I have a SEDF populated from a CSV file (3-7 million rows):
sdfpositions = pd.DataFrame.spatial.from_xy(df=dfpositions, x_column = "LatDeg", y_column = "LongDeg",sr=4326)
and was looking to migrate a Geopandas points to polyline groupby process across to ESRI land.
GP version:
dflines = dfpositions.groupby(['Group_ID'], as_index=False)['geometry'].apply(lambda x: LineString(x.tolist()))
Would have hoped this might have worked:
sdflines = sdfpositions.groupby(['Group_ID'], as_index=False)['SHAPE'].apply(lambda x: LineString(x.tolist()))
It fails with:
File "shapely\speedups\_speedups.pyx", line 88, in shapely.speedups._speedups.geos_linestring_from_py AttributeError: 'list' object has no attribute '__array_interface__'
The fail I think is somewhere in the highlighted blue text.

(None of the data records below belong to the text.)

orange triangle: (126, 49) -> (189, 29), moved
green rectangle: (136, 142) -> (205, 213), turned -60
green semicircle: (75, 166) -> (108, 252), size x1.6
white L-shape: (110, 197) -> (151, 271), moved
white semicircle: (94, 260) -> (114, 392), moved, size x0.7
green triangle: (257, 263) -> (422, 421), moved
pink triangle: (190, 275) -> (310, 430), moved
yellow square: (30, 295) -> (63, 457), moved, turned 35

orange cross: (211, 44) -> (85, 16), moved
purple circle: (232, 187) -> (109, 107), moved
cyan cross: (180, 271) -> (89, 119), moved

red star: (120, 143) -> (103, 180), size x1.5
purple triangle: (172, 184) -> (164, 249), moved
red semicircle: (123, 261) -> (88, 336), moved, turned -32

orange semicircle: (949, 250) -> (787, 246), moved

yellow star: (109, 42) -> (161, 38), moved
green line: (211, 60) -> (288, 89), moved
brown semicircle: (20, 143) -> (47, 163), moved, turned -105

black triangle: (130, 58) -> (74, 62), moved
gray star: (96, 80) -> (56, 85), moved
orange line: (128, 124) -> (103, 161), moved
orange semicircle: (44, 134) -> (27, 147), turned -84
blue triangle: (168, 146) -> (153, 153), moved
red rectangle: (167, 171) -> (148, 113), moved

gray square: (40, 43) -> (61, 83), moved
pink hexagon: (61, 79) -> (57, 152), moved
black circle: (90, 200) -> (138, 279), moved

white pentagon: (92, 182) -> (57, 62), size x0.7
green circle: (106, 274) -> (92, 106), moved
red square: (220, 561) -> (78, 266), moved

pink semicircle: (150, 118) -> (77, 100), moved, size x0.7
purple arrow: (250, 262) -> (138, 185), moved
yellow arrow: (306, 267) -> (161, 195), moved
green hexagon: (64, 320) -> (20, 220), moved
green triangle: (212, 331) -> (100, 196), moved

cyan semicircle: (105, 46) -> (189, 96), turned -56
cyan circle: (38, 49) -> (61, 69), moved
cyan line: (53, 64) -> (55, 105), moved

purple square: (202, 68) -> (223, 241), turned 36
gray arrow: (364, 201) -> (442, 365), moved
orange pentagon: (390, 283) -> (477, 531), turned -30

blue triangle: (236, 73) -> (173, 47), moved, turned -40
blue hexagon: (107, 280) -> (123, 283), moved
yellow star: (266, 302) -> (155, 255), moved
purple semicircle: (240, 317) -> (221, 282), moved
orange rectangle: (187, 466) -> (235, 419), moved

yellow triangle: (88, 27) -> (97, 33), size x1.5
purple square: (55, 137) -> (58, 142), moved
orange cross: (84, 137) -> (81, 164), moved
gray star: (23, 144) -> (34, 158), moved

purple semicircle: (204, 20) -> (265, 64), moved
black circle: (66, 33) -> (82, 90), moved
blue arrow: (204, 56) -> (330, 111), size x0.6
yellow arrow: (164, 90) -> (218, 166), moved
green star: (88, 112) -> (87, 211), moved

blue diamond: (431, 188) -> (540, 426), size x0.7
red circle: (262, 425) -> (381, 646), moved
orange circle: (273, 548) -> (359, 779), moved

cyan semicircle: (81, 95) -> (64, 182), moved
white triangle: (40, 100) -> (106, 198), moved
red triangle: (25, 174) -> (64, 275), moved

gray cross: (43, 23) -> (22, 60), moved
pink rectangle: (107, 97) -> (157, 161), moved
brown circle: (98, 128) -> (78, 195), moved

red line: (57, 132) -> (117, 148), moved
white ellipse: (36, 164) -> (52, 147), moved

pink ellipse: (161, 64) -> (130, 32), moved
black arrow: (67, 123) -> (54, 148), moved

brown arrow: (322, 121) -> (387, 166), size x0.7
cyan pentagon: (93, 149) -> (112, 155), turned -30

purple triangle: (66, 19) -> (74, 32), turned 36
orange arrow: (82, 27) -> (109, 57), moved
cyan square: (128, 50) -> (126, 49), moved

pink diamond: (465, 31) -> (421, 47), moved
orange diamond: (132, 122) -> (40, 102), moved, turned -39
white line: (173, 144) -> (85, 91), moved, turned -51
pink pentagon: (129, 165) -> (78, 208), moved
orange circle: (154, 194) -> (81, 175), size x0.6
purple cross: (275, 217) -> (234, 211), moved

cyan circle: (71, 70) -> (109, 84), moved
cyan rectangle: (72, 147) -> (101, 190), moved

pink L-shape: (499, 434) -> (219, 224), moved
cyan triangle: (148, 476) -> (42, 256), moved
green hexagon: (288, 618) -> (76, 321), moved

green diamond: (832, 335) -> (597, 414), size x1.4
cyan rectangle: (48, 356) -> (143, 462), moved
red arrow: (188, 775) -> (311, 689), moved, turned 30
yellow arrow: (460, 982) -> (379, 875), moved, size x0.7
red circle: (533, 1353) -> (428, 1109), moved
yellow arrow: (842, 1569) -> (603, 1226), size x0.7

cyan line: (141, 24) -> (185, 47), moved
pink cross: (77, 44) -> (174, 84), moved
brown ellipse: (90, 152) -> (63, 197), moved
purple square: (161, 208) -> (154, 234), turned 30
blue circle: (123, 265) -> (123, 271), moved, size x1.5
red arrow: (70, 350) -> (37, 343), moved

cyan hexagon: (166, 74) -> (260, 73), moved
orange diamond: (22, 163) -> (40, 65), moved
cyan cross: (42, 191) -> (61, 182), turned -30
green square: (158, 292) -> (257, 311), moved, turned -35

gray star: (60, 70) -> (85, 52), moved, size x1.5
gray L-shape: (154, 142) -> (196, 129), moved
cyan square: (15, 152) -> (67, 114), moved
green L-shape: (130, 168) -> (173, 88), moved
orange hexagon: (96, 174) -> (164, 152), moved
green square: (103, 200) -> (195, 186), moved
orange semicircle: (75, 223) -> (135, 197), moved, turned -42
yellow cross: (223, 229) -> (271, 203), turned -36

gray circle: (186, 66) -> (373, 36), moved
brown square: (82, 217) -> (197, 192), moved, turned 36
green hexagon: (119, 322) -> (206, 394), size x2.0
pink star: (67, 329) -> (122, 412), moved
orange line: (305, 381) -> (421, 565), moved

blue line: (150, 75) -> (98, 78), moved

Is this process possible in a SEDF? Really want to use it as the speed for save to FGDB is far better than GP to shapefile or geopackage (and I need to do other arcpy steps later on).
If not, wondering if worth trying to build the linestring JSON by injecting the point XY pairs and then converting to a polyline SEDF.
I have made the assumption that switching to Arcpy would slow things down, as you would have to save out, then run points to polylines save out again etc.
I can't see any problems in the workflow.
I guess it's in the lambda function constructing the geometry string for the new ploylines
So do things have to called differently in the SEDF, or is there something more amiss?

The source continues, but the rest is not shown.